Transcription task. Write out each entry verbatim and exclude any image.

(Stored data entries)

■ ■ ■ ■ ■ ■ ■

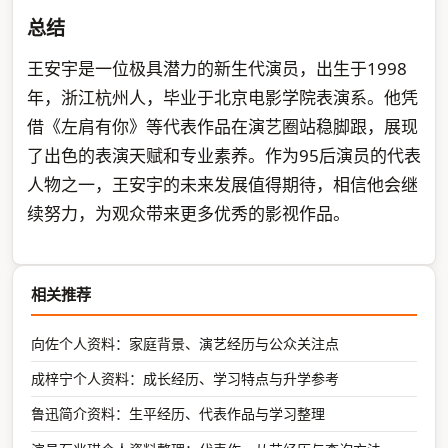
总结
王安宇是一位极具潜力的新生代演员，出生于1998
年，浙江杭州人，毕业于北京电影学院表演系。他凭
借《左肩有你》等代表作品在演艺圈站稳脚跟，展现
了出色的表演天赋和专业素养。作为95后演员的代表
人物之一，王安宇的未来发展值得期待，相信他会继
续努力，为观众带来更多优秀的影视作品。
相关推荐
向佐个人资料：家庭背景、演艺经历与公众关注点
成梓宁个人资料：成长经历、学习特点与升学参考
鲁迅简介资料：生平经历、代表作品与学习整理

■ ■ ■ ■ ■ ■ ■

_REPLY_.
总结
王安宇是一位极具潜力的新生代演员，出生于1998
年，浙江杭州人，毕业于北京电影学院表演系。他凭
借《左肩有你》等代表作品在演艺圈站稳脚跟，展现
了出色的表演天赋和专业素养。作为95后演员的代表
人物之一，王安宇的未来发展值得期待，相信他会继
续努力，为观众带来更多优秀的影视作品。
相关推荐
向佐个人资料：家庭背景、演艺经历与公众关注点
成梓宁个人资料：成长经历、学习特点与升学参考
鲁迅简介资料：生平经历、代表作品与学习整理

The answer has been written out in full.